Under what conditions does the second cohomology preserve injectivity?

Question

Suppose G, A, and B are abelian groups with $i:A \to B$ an injective homomomorphism. Consider the groups $H^2(G,A)$ and $H^2(G,B)$ for the trivial action of G on A and B. i induces an injective homomorphism:

$$i_*: H^2(G,A) \to H^2(G,B)$$

The map $i_{\ast}$ is not always injective. For instance, setting A as the integers embedded in B the rationals, we see that the target group of $i_*$ is always trivial but the source group is often nontrivial (for instance, when G is finite cyclic).

Question: Under what conditions is $i_*$ injective and under what conditions is it an isomorphism? More specifically I am interested in the case where:

G is a finite abelian p-group and A and B are both finite cyclic p-groups with the order of A dividing the order of B. Here, p is a prime number.
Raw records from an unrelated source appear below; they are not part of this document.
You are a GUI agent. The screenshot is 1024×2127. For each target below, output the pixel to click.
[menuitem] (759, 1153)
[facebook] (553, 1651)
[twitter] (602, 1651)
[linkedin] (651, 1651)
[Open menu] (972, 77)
Generic note: Note that the induced map at the level of cocycles (before going down to cohomology) is injective, but the trouble arises because it seems possible that some cocycles that were not coboundaries become coboundaries on enlarging the group of coefficients.

Answer 1

Sasha's comment is correct. In your case you have the trivial action on $p$-power order cyclic modules. So let me write the map $B \to B/A$ as $B = \mathbb Z/p^n \to \mathbb Z/p^m = B/A,$ where $m \leq n$, and the map is the natural one (reduce a mod $p^n$ class to a mod $p^m$ class).

Now $H^1$ of $G$ against a trivial module is just homs of $G^{ab}$ into this module, so we have to look at $$Hom(G^{ab},\mathbb Z/p^n ) \to Hom(G^{ab},\mathbb Z/p^m).$$ Now $G^{ab}$ is (in your setting) itself an abelian $p$-power order group, so is a product of cyclic $p$-power order groups, so (since $Hom$ from a finite product is the product of the individual $Hom$s) we see that it is enough to consider whether $$Hom(\mathbb Z/p^r,\mathbb Z/p^n) \to Hom(\mathbb Z/p^r,\mathbb Z/p^m)$$ is surjective.

Assuming that $m < n$ (i.e., in the original terms of the problem, that $A$ is non-zero, so that the question is non-trivial), then this map is surjective if and only if $n \leq r.$ (This is not hard to check; see below for a careful explanation.)

Putting this together for all $r$, we get the following: assuming that $A$ is non-zero, that $B$ is cyclic of $p$-power order, and that $G$ is a $p$-group, then the map of $H^2$ is injective precisely when each cyclic direct summand of $G^{ab}$ has order at least that of $B$.

Proof of surjectivity fact: The $Hom$ space $Hom(\mathbb Z/p^r,M)$ is equal to $M[p^r],$ the $p^r$-torsion subgroup of $M$, for any abelian group $M$ (just look at the image of $1$ mod $p^r$). So we have to consider the surjectivity (or non-surjectivity) of $(\mathbb Z/p^n)[p^r] \to (\mathbb Z/p^m)[p^r],$ which is the map $$p^{\max(0,n-r)}\mathbb Z/p^n\mathbb Z \to p^{\max(0,m-r)}\mathbb Z/p^n \mathbb Z.$$ This is surjective if $n - r \leq 0,$ or if $m = n$, but otherwise is not.